三十四
百 人 一 首 ・ 三 十 四 番 藤原興風
誰をかも 知る人にせむ 高砂の
松も昔の 友ならなくにたれをかも しるひとにせむ たかさごの
まつもむかしの ともならなくに
いまのことば
これから誰を、気心の知れた友とすればよいのだろう。
高砂の老松は長生きだけれど、
昔からの友というわけではないのだから。
ことばの景色
年を重ねて、同じ時代を知る人がいなくなった——その心細さを詠んだ一首です。松は千年を生きるといわれる木。けれど長生きしていることと、昔を一緒に過ごしたことは、別です。
高砂は播磨国(いまの兵庫県)の地名で、松の名所として歌によく詠まれました。「高砂の松」といえば長寿のしるし。そのめでたいものを持ち出しながら、最後に「友ならなくに」と突き放す——組み立て方が見事です。
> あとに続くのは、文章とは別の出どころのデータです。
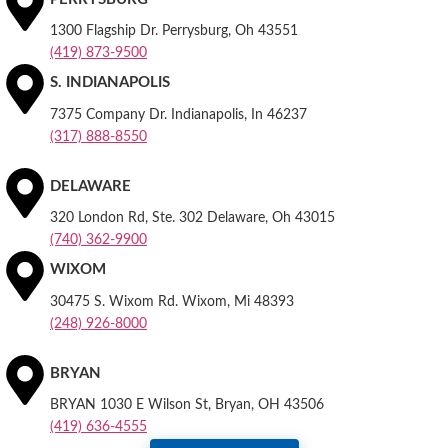
1300 Flagship Dr. Perrysburg, Oh 43551
(419) 873-9500
S. INDIANAPOLIS
7375 Company Dr. Indianapolis, In 46237
(317) 888-8550
DELAWARE
320 London Rd, Ste. 302 Delaware, Oh 43015
(740) 362-9900
WIXOM
30475 S. Wixom Rd. Wixom, Mi 48393
(248) 926-8000
BRYAN
BRYAN 1030 E Wilson St, Bryan, OH 43506
(419) 636-4555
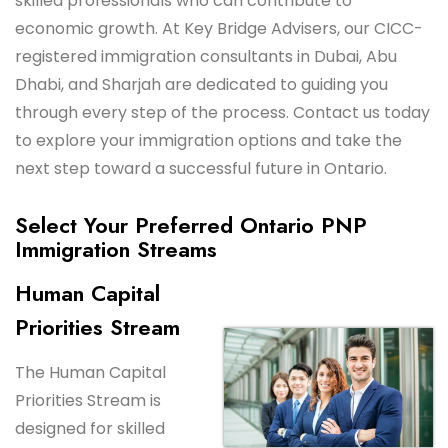
skilled professionals who can contribute to
economic growth. At Key Bridge Advisers, our CICC-
registered immigration consultants in Dubai, Abu
Dhabi, and Sharjah are dedicated to guiding you
through every step of the process. Contact us today
to explore your immigration options and take the
next step toward a successful future in Ontario.
Select Your Preferred Ontario PNP
Immigration Streams
Human Capital
Priorities Stream
The Human Capital
Priorities Stream is
designed for skilled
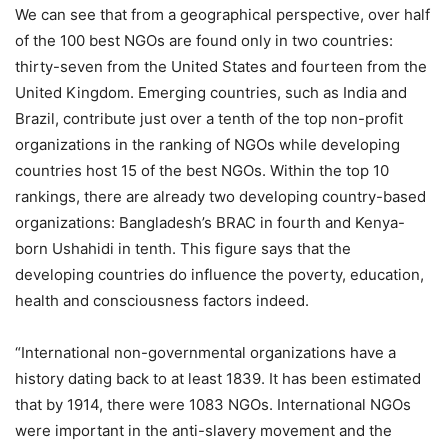
We can see that from a geographical perspective, over half
of the 100 best NGOs are found only in two countries:
thirty-seven from the United States and fourteen from the
United Kingdom. Emerging countries, such as India and
Brazil, contribute just over a tenth of the top non-profit
organizations in the ranking of NGOs while developing
countries host 15 of the best NGOs. Within the top 10
rankings, there are already two developing country-based
organizations: Bangladesh’s BRAC in fourth and Kenya-
born Ushahidi in tenth. This figure says that the
developing countries do influence the poverty, education,
health and consciousness factors indeed.
“International non-governmental organizations have a
history dating back to at least 1839. It has been estimated
that by 1914, there were 1083 NGOs. International NGOs
were important in the anti-slavery movement and the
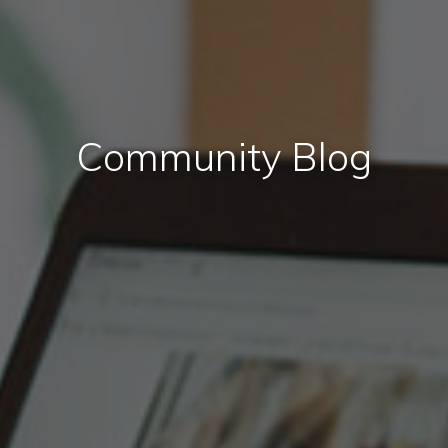
Community Blog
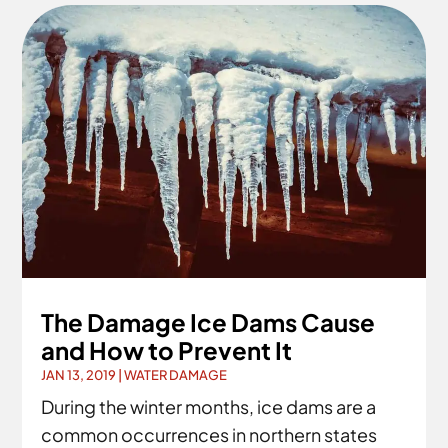
The Damage Ice Dams Cause
and How to Prevent It
JAN 13, 2019
|
WATER DAMAGE
During the winter months, ice dams are a
common occurrences in northern states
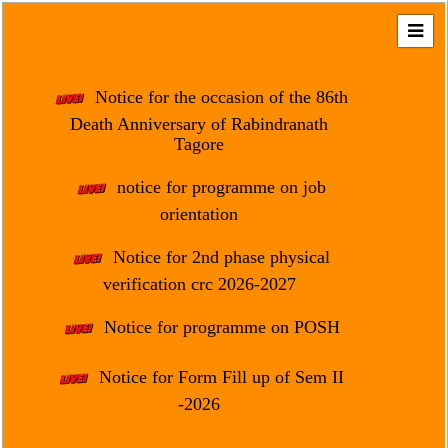
Home
About
Notice for the occasion of the 86th
Us
Death Anniversary of Rabindranath
Tagore
Regulation
&
notice for programme on job
Affiliation
orientation
Motto
Notice for 2nd phase physical
&
Aim
verification crc 2026-2027
Brief
Notice for programme on POSH
History
Notice for Form Fill up of Sem II
Mission
and
-2026
Vision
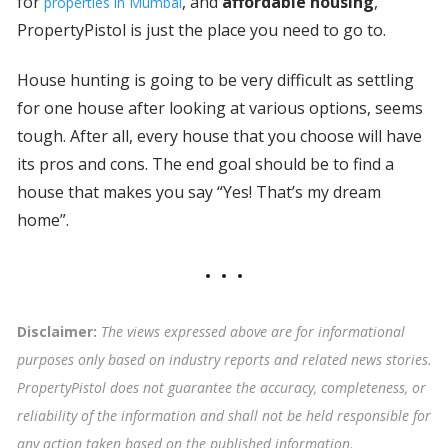
for
, and
affordable housing
,
properties in Mumbai
PropertyPistol is just the place you need to go to.
House hunting is going to be very difficult as settling
for one house after looking at various options, seems
tough. After all, every house that you choose will have
its pros and cons. The end goal should be to find a
house that makes you say “Yes! That’s my dream
home”.
Disclaimer:
The views expressed above are for informational
purposes only based on industry reports and related news stories.
PropertyPistol does not guarantee the accuracy, completeness, or
reliability of the information and shall not be held responsible for
any action taken based on the published information
.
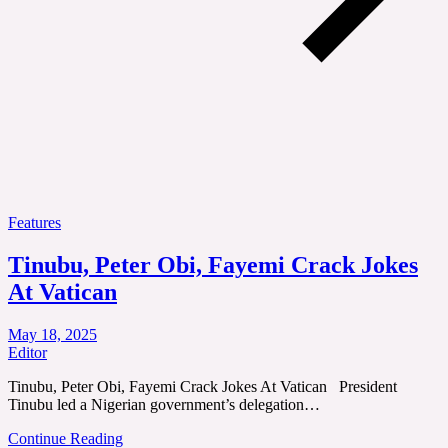
Features
Tinubu, Peter Obi, Fayemi Crack Jokes
At Vatican
May 18, 2025
Editor
Tinubu, Peter Obi, Fayemi Crack Jokes At Vatican President
Tinubu led a Nigerian government’s delegation…
Continue Reading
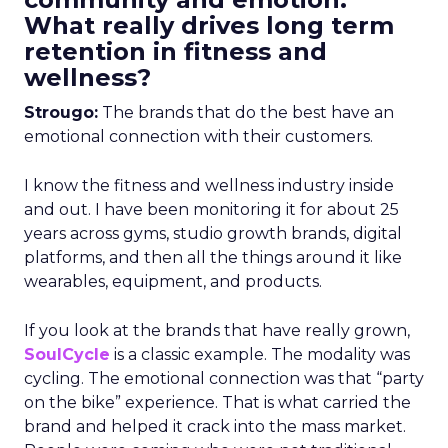
What really drives long term
retention in fitness and
wellness?
Strougo:
The brands that do the best have an
emotional connection with their customers.
I know the fitness and wellness industry inside
and out. I have been monitoring it for about 25
years across gyms, studio growth brands, digital
platforms, and then all the things around it like
wearables, equipment, and products.
If you look at the brands that have really grown,
SoulCycle
is a classic example. The modality was
cycling. The emotional connection was that “party
on the bike” experience. That is what carried the
brand and helped it crack into the mass market.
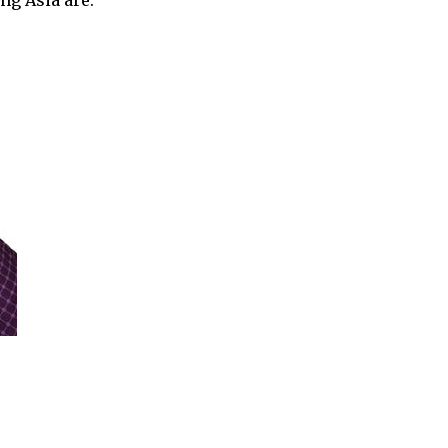
ng Asia are:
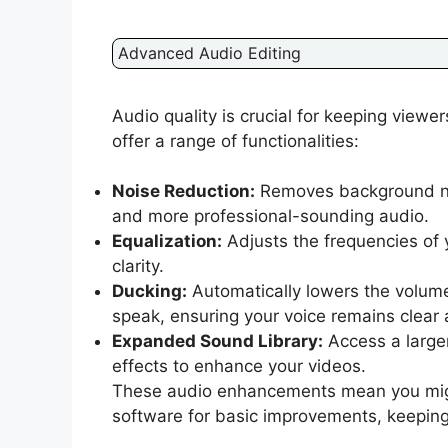
Advanced Audio Editing
Audio quality is crucial for keeping view
offer a range of functionalities:
Noise Reduction:
Removes background nois
and more professional-sounding audio.
Equalization:
Adjusts the frequencies of 
clarity.
Ducking:
Automatically lowers the volum
speak, ensuring your voice remains clear
Expanded Sound Library:
Access a larger
effects to enhance your videos.
These audio enhancements mean you might
software for basic improvements, keeping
『古今和歌集』では雑歌の巻に、「題しらず」で収められています。作者の藤原興風は三十六歌仙のひとり。官位は高くありませんでしたが、歌の名は千年残りました。
考えてみよう
- 問一何年も知っている人と、最近知り合った人。話せることはどう違いますか。
- 問二近くでいちばん古い木を探して、樹齢を調べてみましょう。
- 問三「長生き」と「一緒に過ごす」の違いを、自分のことばで説明してみましょう。
答えはひとつではありません。声に出して、外に出て、確かめながらどうぞ。
豆知識——高砂は、のちに能の演目「高砂」の舞台にもなりました。同じ地名が、歌から能へ、能から祝いの席へと受け継がれていく。ことばは、こうして土地に根を下ろします。